It does not take a trained expert to take on frivolous waste in the medical treatment industry. Just get an illness that needs medical treatment and watching what goes on. Before long it is evident that even if you survive their treatments you will never live long enough to fix all of the problems or even to understand a significant percentage of them. You have to remember that, like and iceberg, you are only seeing a small percentage of the whole. It may just be that what you see is the least wasteful part of it.

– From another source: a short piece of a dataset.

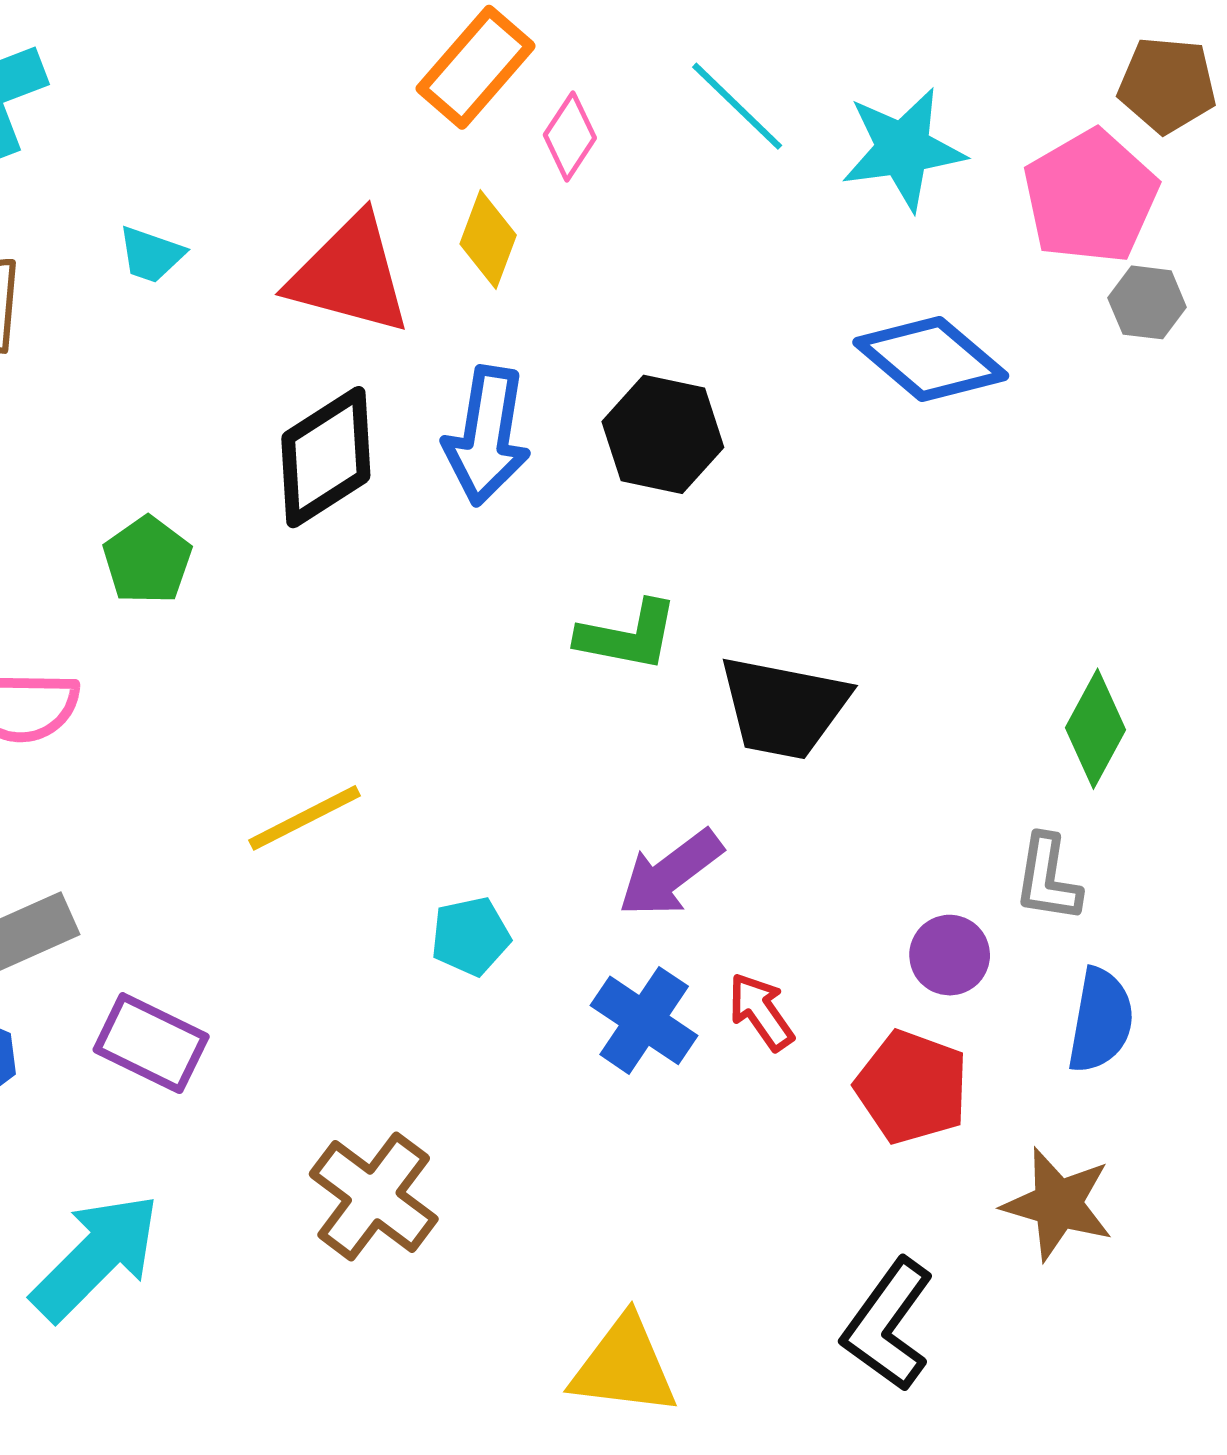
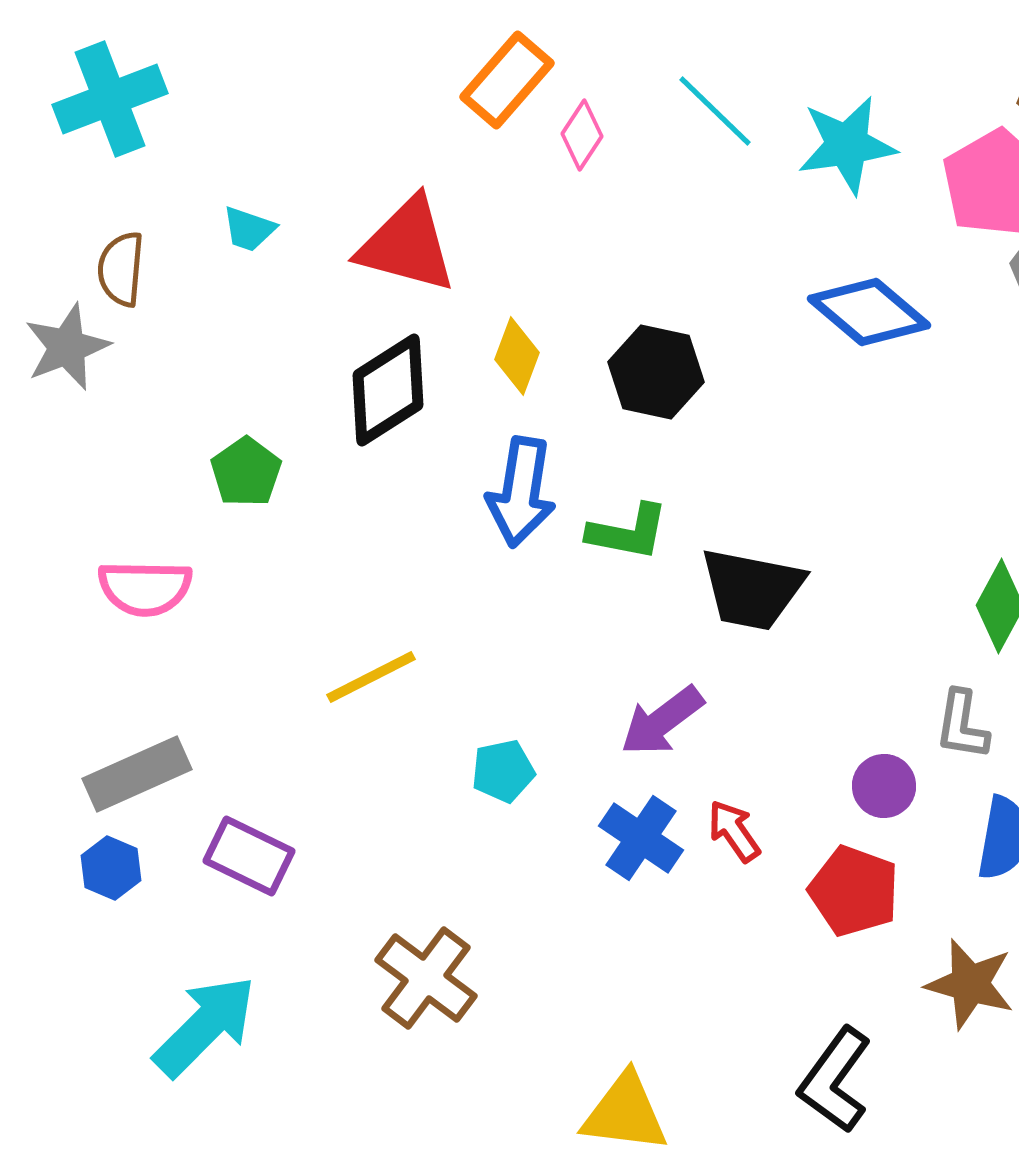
yellow diamond: (488, 240) -> (517, 356), moved
blue arrow: (487, 436) -> (521, 492), moved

To turn the waste into a system that provides for the general health of all is a great goal and one that should be doable. All we need is the social sense to know our selfish health needs are dependent on the needs of all. Also, every one of us needs to know it is their job to take care of not only their health but the health of all.
The tail is wagging the dog this morning.
I simply cannot hear anything about deficits or spending. After 40 years of republicans hypocrisy on this subject no libertarian or republican can say anything now.
The argument against Medicare-for-all reminds me of the painting of the large sleigh being pulled by frightened horses and pursued by wolves. As the story behind the painting goes, every so often one of the passengers is thrown overboard by the other riders to alow down the pack.
Cut through the euphemisms and the argument is that: a) I am getting medical care under the existing system b) there aren't enough doctors if we change the system c) I want the system to deny care to the peasants so I get mine.
And this makes perfect sense until they are due to be thrown overboard. If you work for GM, the health care is great until the plant is closed and you're among the poor. I resent the heartlessness of "So long as I can see my doctor.." but I'm dazzled by the stupidy that your turn to meet the pack won't come. The ONLY way to be certain you won't die of a treatable medical condition is if NO ONE is denied access.
If we need more doctors and nurses, we train them. It can't happen overnight, but the availability of medical professionals is only fixed in a system that creates scarcity to drive up costs.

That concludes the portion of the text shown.